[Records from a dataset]
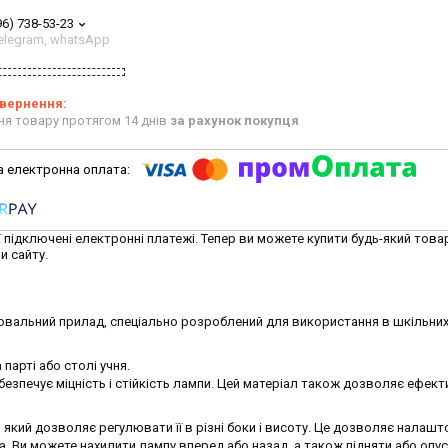
96) 738-53-23
 telegram, whatsApp
ня товару протягом 14 днів
за рахунок покупця
ї підключені електронні платежі. Тепер ви можете купити будь-який това
и сайту.
тлювальний прилад, спеціально розроблений для використання в шкільних
парті або столі учня.
абезпечує міцність і стійкість лампи. Цей матеріал також дозволяє ефек
, який дозволяє регулювати її в різні боки і висоту. Це дозволяє налаш
. Ви можете нахилити лампу вперед або назад, а також підняти або опуст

§ About this task
Leaving out the pictures, repeat all of the entries exactly.

§ Response box
96) 738-53-23
 telegram, whatsApp
ня товару протягом 14 днів
за рахунок покупця
ї підключені електронні платежі. Тепер ви можете купити будь-який това
и сайту.
тлювальний прилад, спеціально розроблений для використання в шкільних
парті або столі учня.
абезпечує міцність і стійкість лампи. Цей матеріал також дозволяє ефек
, який дозволяє регулювати її в різні боки і висоту. Це дозволяє налаш
. Ви можете нахилити лампу вперед або назад, а також підняти або опуст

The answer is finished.